Volkmar Zschocke: Die Jugendpauschale muss dringend weiterentwickelt werden
Redebeitrag des Abgeordneten Volkmar Zschocke zum Antrag der Fraktion DIE LINKE:
"Evaluation und Weiterentwicklung der Jugendpauschale im Freistaat Sachsen"

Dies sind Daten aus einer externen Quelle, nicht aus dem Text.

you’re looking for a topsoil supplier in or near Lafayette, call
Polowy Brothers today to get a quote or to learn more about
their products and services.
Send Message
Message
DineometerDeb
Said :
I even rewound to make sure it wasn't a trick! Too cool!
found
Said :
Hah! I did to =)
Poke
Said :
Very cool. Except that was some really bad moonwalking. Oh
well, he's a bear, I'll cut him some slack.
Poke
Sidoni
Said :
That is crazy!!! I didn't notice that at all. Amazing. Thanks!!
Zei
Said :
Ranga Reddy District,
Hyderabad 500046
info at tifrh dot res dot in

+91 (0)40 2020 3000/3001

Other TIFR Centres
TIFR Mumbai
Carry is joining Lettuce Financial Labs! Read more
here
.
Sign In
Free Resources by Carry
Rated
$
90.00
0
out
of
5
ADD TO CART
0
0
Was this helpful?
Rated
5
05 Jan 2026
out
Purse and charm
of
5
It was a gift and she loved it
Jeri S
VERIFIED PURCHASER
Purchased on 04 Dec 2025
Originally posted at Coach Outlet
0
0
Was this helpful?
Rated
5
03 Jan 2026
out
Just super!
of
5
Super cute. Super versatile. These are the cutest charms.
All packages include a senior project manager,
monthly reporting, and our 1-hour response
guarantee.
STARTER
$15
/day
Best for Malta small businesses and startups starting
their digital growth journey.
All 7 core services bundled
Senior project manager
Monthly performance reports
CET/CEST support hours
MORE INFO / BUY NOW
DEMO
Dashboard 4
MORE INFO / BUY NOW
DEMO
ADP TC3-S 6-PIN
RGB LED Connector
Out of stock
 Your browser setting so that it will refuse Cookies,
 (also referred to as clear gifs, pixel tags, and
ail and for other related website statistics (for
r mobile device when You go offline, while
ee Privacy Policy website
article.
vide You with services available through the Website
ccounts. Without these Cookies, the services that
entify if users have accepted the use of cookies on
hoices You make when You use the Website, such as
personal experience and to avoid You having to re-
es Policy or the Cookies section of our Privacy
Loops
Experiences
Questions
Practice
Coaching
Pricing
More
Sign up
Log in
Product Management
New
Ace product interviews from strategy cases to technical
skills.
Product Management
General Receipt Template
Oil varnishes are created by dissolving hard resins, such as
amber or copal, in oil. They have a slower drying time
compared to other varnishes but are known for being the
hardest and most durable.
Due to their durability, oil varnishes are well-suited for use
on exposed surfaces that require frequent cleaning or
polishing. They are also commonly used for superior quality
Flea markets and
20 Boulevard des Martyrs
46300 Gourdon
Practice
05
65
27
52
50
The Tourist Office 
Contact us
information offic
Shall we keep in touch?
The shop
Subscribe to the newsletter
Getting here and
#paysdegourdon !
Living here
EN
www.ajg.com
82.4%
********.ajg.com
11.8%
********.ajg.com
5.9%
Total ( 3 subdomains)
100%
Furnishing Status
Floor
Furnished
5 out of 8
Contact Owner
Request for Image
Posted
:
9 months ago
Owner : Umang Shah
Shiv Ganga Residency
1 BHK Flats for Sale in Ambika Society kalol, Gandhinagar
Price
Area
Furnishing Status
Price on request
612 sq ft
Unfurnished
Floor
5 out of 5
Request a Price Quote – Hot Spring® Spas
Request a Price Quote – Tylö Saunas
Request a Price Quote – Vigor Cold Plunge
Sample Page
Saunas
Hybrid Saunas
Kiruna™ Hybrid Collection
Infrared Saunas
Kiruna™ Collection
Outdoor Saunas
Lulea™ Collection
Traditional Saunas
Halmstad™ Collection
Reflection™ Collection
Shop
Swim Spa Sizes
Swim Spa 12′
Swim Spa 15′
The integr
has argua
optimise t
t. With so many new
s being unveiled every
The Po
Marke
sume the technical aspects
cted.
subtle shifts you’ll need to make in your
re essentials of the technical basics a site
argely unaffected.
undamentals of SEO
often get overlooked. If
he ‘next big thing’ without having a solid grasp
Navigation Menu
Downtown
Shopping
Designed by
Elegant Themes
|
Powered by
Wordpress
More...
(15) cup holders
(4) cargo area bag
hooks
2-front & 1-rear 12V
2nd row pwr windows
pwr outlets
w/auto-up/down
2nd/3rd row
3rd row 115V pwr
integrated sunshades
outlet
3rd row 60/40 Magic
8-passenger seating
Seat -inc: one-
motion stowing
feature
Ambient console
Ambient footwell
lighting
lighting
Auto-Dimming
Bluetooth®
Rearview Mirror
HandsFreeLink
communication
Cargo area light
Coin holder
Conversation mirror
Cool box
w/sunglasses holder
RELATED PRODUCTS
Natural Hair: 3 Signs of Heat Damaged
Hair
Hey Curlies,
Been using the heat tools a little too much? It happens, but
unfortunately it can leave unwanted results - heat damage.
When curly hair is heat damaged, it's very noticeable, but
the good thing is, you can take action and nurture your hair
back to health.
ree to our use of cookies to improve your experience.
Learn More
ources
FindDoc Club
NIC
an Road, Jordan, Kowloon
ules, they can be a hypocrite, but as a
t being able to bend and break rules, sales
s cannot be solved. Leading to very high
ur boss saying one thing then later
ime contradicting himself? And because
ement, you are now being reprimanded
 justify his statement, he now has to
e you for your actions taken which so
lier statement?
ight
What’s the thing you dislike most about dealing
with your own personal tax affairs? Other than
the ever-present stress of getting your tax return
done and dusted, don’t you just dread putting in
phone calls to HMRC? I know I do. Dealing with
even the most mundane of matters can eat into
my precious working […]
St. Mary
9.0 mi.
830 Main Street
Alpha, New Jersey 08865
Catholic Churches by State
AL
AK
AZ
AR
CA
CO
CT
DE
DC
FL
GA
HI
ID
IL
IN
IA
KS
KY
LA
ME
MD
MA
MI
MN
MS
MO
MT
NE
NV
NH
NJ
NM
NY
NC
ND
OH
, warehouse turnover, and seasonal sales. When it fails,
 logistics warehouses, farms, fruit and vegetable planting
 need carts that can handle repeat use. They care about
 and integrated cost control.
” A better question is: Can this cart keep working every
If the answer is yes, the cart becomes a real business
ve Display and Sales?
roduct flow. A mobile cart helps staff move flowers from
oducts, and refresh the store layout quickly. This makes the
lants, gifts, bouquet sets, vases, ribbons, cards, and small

36. Sitzung des 6. Sächsischen Landtags, 22. Juni 2916, TOP 7
– Es gilt das gesprochene Wort –
Herr Präsident, meine Damen und Herren,
die sächsische Gesellschaft wird älter; junge Menschen auf dem Land werden weniger. Wie kann es gelingen, Angebote für alle Jugendlichen vorzuhalten, egal ob auf dem Land oder in der Großstadt? Welche Konsequenzen hat es, wenn Sachsen die Finanzierung der Jugendhilfe an die Anzahl der vor Ort lebenden jungen Menschen knüpft, wohl wissend, das diese auf dem Land immer weniger werden? Diese Fragen werden seit Jahren von der Opposition gestellt. Ehemals auch von der SPD. Ohne jedoch in der Sache weiterzukommen. Deshalb ist der vorliegende Antrag nach Jahren noch immer hochaktuell.
Die Staatsregierung betont, dass „das Förderinstrument Jugendpauschale sich grundsätzlich bewährt“ hat. Damit wird ein Teil der Diskussion um die Jugendpauschale bereits abgewürgt. Denn die Förderung der Jugendhilfe pro Kopf bleibt umstritten. Zum Einen werden die ländlichen Regionen benachteiligt. Dort ist es ungleich schwerer, Angebote in der Fläche zu halten. Zum Anderen bestätigen Experten, dass die zu betreuenden Einzelfälle komplexer und schwieriger werden. Das Rechenmodell zur Finanzierung der Jugendhilfe ist daher zu überdenken.
Wir fordern seit Jahren eine Grundfinanzierung für Kreise und Städte, einen Mindestbetrag für alle Regionen. Der 2013 eingeführte „Demografieausgleich“ gleicht den Stadt-Land-Unterschied nicht ausreichend aus.
Wenn es schon bei einem „weiter so“ bleiben soll, dann sollte mindestens diskutiert werden, WIE die Jugendpauschale weiterentwickelt werden muss. Da stellen sich vielen Fragen:
1. Die Jugendpauschale wurde 2010 massiv gekürzt. Im aktuellen Haushalt gab es eine leichte Erhöhung. Wofür fehlt trotz Anhebung das Geld? Wie ist der tatsächliche Bedarf?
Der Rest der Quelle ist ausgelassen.